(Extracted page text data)

■ ■ ■ ■

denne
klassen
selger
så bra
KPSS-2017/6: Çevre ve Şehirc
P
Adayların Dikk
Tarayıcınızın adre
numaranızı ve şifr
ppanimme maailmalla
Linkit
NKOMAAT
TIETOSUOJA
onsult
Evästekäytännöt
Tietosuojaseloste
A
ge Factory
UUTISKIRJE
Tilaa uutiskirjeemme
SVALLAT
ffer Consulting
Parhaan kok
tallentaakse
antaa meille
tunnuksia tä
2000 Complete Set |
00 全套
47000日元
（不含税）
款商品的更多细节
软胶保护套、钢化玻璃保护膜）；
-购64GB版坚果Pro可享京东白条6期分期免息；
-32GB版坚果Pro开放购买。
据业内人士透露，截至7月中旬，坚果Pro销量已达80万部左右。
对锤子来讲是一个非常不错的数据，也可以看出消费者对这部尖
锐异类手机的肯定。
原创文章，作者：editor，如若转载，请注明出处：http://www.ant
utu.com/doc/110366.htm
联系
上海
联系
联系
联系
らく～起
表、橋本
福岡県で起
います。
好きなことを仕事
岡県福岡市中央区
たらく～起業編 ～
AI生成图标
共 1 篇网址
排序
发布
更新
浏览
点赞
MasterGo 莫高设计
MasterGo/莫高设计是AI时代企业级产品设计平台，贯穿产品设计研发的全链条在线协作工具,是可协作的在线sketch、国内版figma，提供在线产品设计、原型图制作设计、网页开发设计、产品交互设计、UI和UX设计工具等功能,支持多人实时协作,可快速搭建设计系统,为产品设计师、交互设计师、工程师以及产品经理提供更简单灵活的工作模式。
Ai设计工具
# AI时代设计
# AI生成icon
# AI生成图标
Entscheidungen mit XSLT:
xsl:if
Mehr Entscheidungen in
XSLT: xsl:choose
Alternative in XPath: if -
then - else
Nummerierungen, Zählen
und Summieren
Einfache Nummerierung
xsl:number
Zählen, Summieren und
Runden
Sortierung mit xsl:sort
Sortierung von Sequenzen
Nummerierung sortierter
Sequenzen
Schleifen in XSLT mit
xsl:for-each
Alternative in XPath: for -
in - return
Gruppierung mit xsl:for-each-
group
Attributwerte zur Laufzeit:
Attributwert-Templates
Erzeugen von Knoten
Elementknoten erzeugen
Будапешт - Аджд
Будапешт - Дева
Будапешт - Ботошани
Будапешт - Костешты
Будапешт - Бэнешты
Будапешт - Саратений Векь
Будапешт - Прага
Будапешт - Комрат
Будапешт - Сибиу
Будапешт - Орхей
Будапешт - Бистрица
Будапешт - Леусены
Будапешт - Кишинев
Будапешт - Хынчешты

■ ■ ■ ■

Working through the entries above, copy every line in which "Entscheidungen" is found.

◆ Reply
Entscheidungen mit XSLT:
Mehr Entscheidungen in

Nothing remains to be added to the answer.